- Born: 2 May 1912
- Died: 5 October 1962 (aged 50)
- Other names: T.R.C. Fox
- Occupation: Chemical engineer

= Terence Fox =

British chemical engineer

Terence Robert Corelli Fox (2 May 1912 - 5 October 1962), often called T.R.C. Fox, was a notable British chemical engineer. He was a member of the Atomic Energy Council and the first Shell Professor of Chemical Engineering at the University of Cambridge.

Fox was born on 2 May 1912, the son of an electrical engineer, and attended Regent Street Polytechnic Technical School and Jesus College, Cambridge. He graduated from the latter in 1933 with a degree in mechanical sciences. The Oxford Dictionary of National Biography describes his success in the tripos as "unparalleled"; he received a starred first and all available prizes, including the Rex Moir Prize and prizes for the best marks in Thermodynamics, Aeronautical Engineering and Structures, all in the same examination.

Fox returned to the Engineering Department at Cambridge four years after graduating, having first served a stint as a technical assistant at Imperial Chemical Industries. He began as a demonstrator and became a fellow of King's College, Cambridge in 1941. Due to his teaching position he did not see active service in the Second World War, but he was commissioned as a second lieutenant in the university Officer Training Corps, Royal Signals section, on 3 October 1942, a commission he resigned on 9 February 1946.

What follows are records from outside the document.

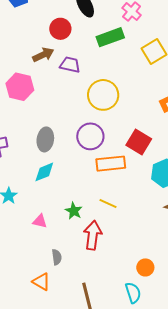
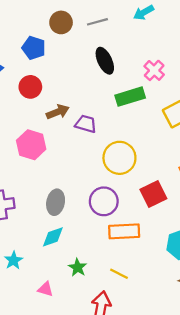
red circle: (60, 29) -> (30, 87), moved
red square: (139, 142) -> (153, 194), moved, turned 30
green star: (74, 211) -> (78, 267), moved

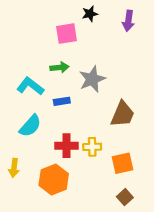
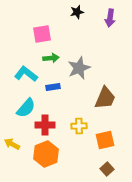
pink square: (66, 34) -> (42, 34), moved
red cross: (66, 146) -> (45, 125), moved
yellow arrow: (14, 168) -> (12, 144), turned 112

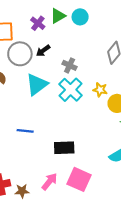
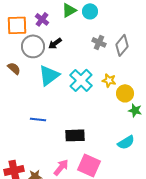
purple cross: (38, 23) -> (42, 19), moved
gray cross: (70, 65) -> (99, 42), moved

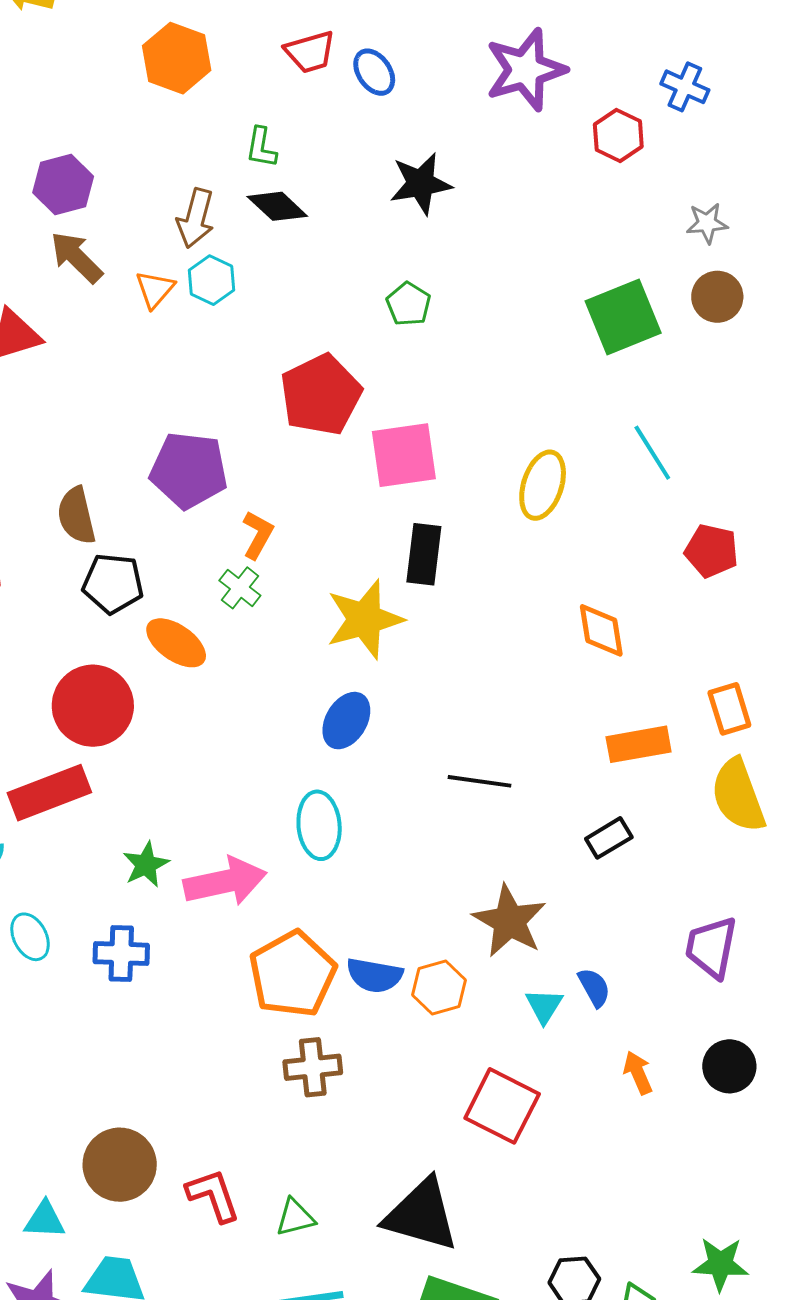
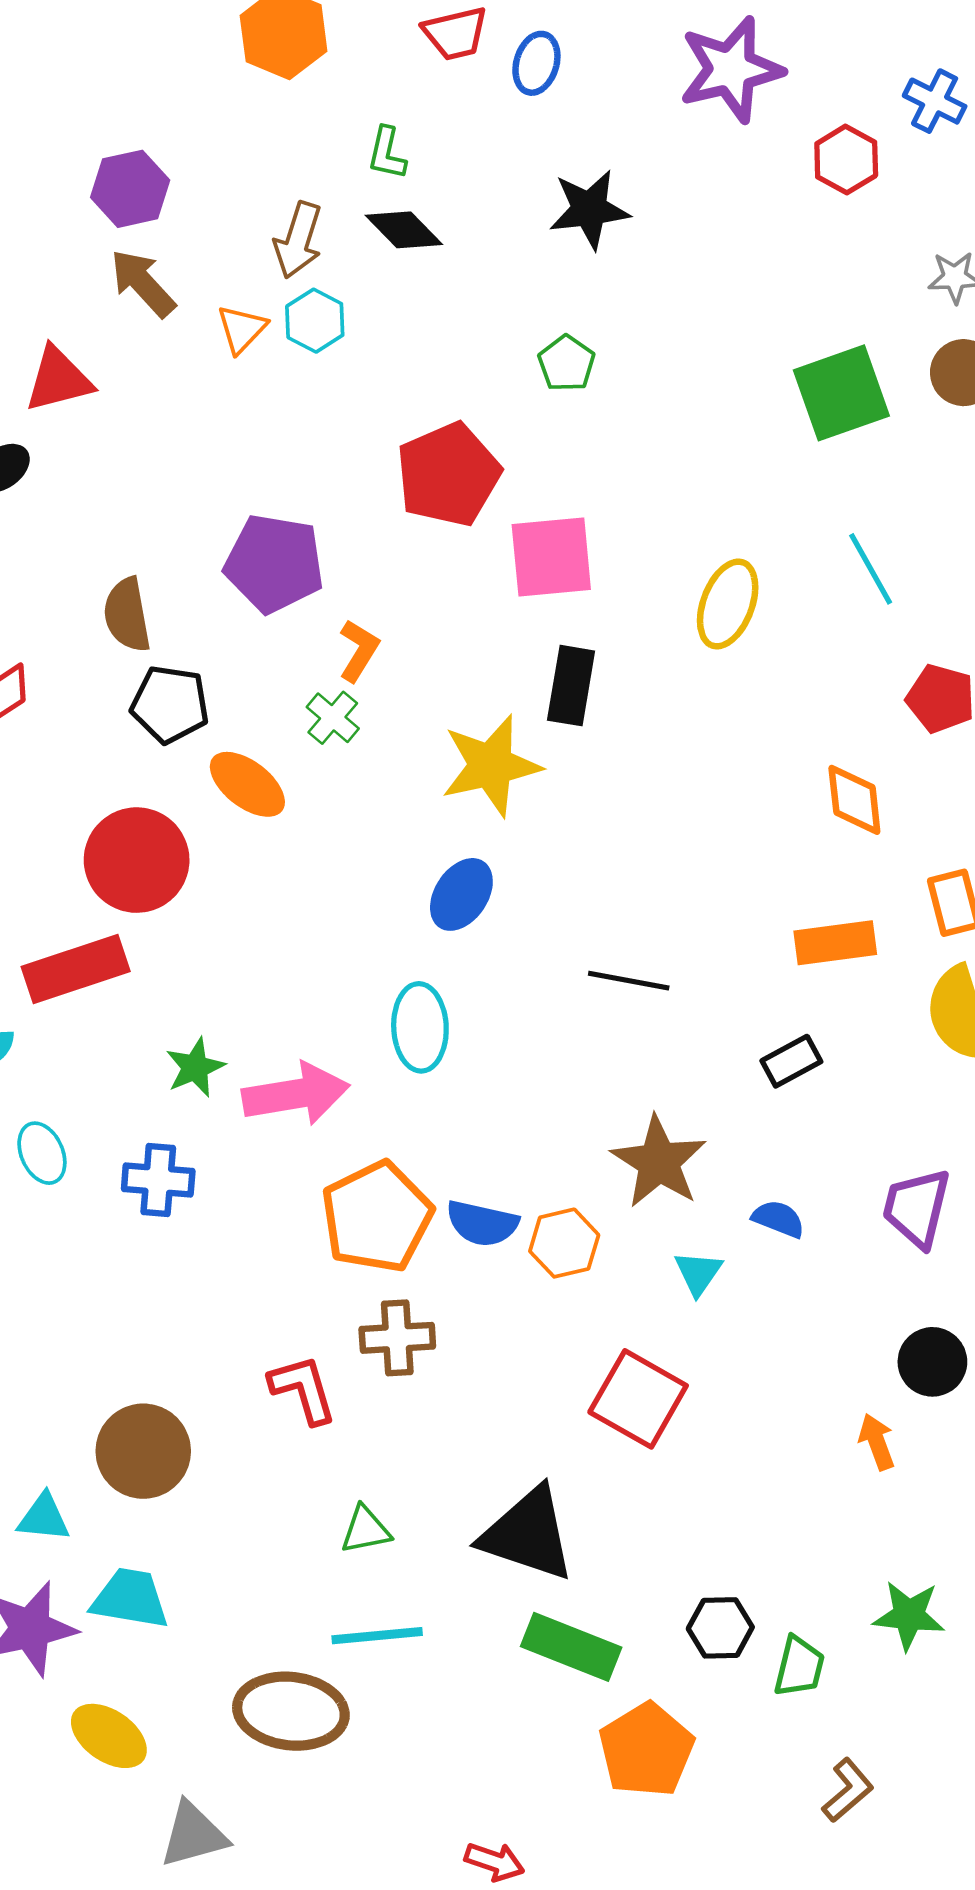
blue ellipse: (374, 72) -> (536, 63), turned 48
orange diamond: (601, 630) -> (854, 800), moved
blue semicircle: (594, 987) -> (778, 1219), moved, turned -42
orange arrow: (638, 1073) -> (877, 1442), moved
red L-shape: (213, 1195) -> (303, 1389), moved

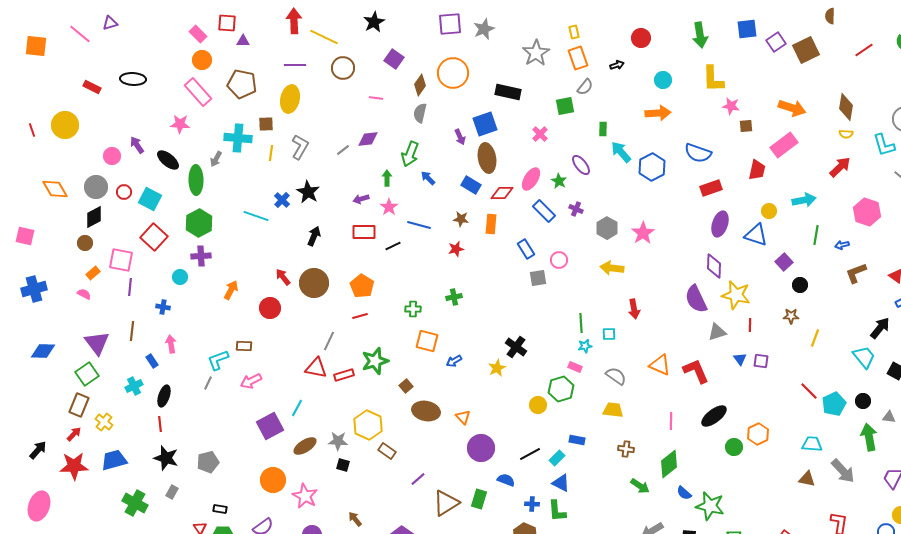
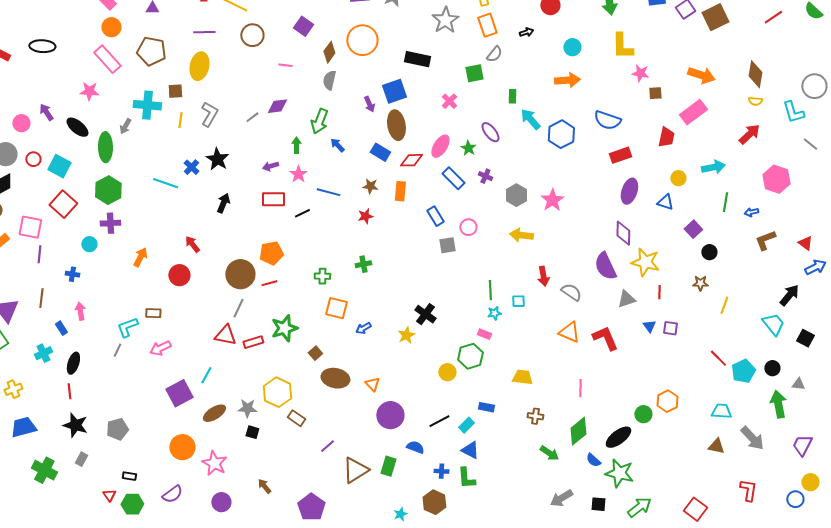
blue triangle: (756, 235) -> (665, 202), size x0.7
brown circle: (314, 283) -> (240, 274), moved
orange pentagon: (362, 286) -> (271, 253), turned 30
gray semicircle: (616, 376) -> (571, 292), moved
black ellipse: (714, 416) -> (618, 437), moved
yellow cross: (104, 422) -> (13, 389), turned 30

In 1945, he became a lecturer in the Engineering Department at Cambridge. In that same year, on 2 March 1945, the university accepted an endowment to form a chemical engineering department by the Shell Group of Oil Companies, who would also sponsor a department chair. Though not established in the field, Fox was announced as the first to fill the chair position in June 1946.

Fox spent several years preparing the department before beginning to accept students in 1948. He was a supportive chair, dedicated to financing and furthering the research of others, including the team of Francis Thomas Bacon when they developed the hydrogen-oxygen fuel cell. He remained in the position until 1959, when poor health forced him to retire, and was succeeded by Peter Victor Danckwerts.

According to The Oxford Dictionary of National Biography, Fox's poor health was the result of a high stress personality, which led him to "a succession of nervous breakdowns in the early 1950s". This was not helped by his tendency towards micromanagement: it was said that "he would use as much effort in spending 10s. as £10,000." He died at the National Hospital for Nervous Diseases in London on 5 October 1962.

On 2 March 1963, the T.R.C. Fox Fund was established at Cambridge in tribute to his memory. The Fund is used to provide an annual award to the student who does best on the Chemical Engineering Tripos, as long as that student is able to attain "the standard of the first class".